Another significant development that’s just happened this month (Nov 2020) is the decision by NHS England to support specialist commissioning for lung volume reduction procedures (lung volume reduction is a treatment for emphysema and aims to reduce the amount of air trapped in the lungs). At Royal Brompton, we’ve been performing lung volume reduction surgery and putting endobronchial valves into people’s airways to improve lung functionality and breathlessness for around 20 years, but these have been specialist, niche procedures.
Specialist commissioning means there’ll be a specific funding stream that will allow the NHS to provide lung volume reduction procedures for people with COPD. It’s a really important intervention. Although they are only appropriate for a relatively small proportion of people with COPD who have the right pattern of emphysema, these treatments can turn the clock back a few years for patients and really improve quality of life and breathlessness, as well as prolonging survival.

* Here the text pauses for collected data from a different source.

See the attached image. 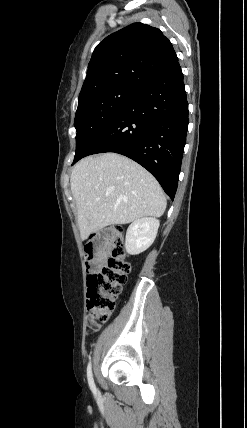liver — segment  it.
Returning <instances> with one entry per match:
<instances>
[{"label":"liver","mask_w":247,"mask_h":428,"mask_svg":"<svg viewBox=\"0 0 247 428\" xmlns=\"http://www.w3.org/2000/svg\"><path fill=\"white\" fill-rule=\"evenodd\" d=\"M70 185L83 240L109 225L161 217L167 205L157 180L136 162L116 153L79 161Z\"/></svg>","instance_id":"obj_1"}]
</instances>
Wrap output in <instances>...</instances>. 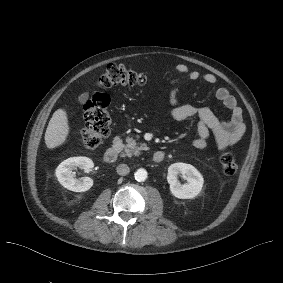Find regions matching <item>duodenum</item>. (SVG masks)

What inspired you to pursue a career in respiratory care?
It was a while ago now, but it was my interest in physiology (the branch of biology that aims to understand the mechanisms of living things) and breathing. I like the way breathing is quite tangible – you can see someone is breathing in and out and it’s happening right in front of you.
What do you enjoy most about your job?
I think the most enjoyable thing is finding someone who thinks nothing can be done to improve their COPD and in fact, it turns out that one of the specialist interventions we have available at the hospital can make a big difference, improve breathlessness and ultimately, improve quality of life.